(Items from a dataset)

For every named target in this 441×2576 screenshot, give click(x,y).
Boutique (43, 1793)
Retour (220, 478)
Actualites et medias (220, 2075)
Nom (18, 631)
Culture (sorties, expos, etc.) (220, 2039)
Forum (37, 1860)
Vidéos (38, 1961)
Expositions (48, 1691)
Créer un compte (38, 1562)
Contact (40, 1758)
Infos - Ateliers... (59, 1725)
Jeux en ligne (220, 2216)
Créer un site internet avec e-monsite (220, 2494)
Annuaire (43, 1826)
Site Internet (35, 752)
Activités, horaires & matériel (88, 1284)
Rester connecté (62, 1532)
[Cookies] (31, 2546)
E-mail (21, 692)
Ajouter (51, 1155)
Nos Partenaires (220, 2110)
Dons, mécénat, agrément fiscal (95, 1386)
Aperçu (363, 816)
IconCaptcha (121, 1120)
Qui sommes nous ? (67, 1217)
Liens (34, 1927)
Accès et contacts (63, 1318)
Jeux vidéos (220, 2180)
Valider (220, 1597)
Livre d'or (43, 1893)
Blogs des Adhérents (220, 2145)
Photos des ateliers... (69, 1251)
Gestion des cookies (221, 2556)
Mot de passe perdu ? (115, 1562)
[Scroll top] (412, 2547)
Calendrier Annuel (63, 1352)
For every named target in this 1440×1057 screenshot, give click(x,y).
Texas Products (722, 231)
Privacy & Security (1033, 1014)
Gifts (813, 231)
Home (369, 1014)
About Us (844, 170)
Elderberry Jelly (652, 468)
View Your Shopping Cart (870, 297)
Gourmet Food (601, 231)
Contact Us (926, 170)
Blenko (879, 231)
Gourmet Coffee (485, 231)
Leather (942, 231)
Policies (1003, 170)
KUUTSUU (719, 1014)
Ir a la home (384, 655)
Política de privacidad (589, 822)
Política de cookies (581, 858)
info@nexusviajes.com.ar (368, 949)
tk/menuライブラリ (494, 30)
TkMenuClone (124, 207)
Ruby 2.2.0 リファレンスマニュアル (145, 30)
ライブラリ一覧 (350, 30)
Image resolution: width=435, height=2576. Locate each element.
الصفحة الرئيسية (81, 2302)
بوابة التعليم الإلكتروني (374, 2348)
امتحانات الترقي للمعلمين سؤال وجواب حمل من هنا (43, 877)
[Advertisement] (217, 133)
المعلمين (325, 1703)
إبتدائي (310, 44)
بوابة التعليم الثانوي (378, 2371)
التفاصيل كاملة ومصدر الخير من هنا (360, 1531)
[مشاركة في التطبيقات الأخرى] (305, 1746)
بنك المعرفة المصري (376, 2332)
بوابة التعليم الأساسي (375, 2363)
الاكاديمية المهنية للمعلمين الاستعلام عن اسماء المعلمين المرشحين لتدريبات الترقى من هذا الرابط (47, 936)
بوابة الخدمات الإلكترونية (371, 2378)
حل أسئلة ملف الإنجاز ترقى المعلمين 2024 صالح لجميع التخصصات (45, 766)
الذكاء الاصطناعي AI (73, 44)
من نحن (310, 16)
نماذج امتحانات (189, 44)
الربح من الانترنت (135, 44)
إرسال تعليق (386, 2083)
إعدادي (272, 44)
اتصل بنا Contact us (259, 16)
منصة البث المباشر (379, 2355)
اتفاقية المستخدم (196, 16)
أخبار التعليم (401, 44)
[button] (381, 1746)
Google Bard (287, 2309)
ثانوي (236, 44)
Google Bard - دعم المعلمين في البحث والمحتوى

Directions = Quote the records from their first line to the line with "Jeux en ligne (220, 2216)", inclusive, without adding or dropping anything.

Worked solution =
For every named target in this 441×2576 screenshot, give click(x,y).
Boutique (43, 1793)
Retour (220, 478)
Actualites et medias (220, 2075)
Nom (18, 631)
Culture (sorties, expos, etc.) (220, 2039)
Forum (37, 1860)
Vidéos (38, 1961)
Expositions (48, 1691)
Créer un compte (38, 1562)
Contact (40, 1758)
Infos - Ateliers... (59, 1725)
Jeux en ligne (220, 2216)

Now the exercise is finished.